Records from a collection
- - - - -
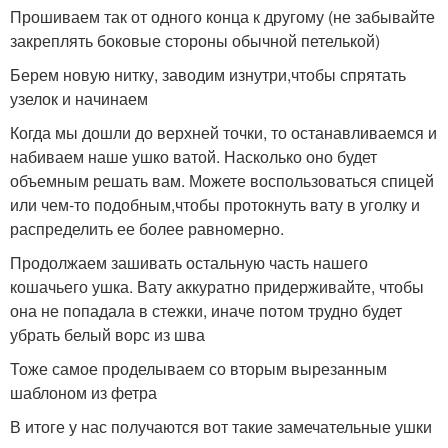
Прошиваем так от одного конца к другому (не забывайте
закреплять боковые стороны обычной петелькой)
Берем новую нитку, заводим изнутри,чтобы спрятать
узелок и начинаем
Когда мы дошли до верхней точки, то останавливаемся и
набиваем наше ушко ватой. Насколько оно будет
объемным решать вам. Можете воспользоваться спицей
или чем-то подобным,чтобы протокнуть вату в уголку и
распределить ее более равномерно.
Продолжаем зашивать остальную часть нашего
кошачьего ушка. Вату аккуратно придерживайте, чтобы
она не попадала в стежки, иначе потом трудно будет
убрать белый ворс из шва
Тоже самое проделываем со вторым вырезанным
шаблоном из фетра
В итоге у нас получаются вот такие замечательные ушки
- - - - -
*What is needed*
Among the entries, copy every line containing the word "будет".

*Task result*
набиваем наше ушко ватой. Насколько оно будет
она не попадала в стежки, иначе потом трудно будет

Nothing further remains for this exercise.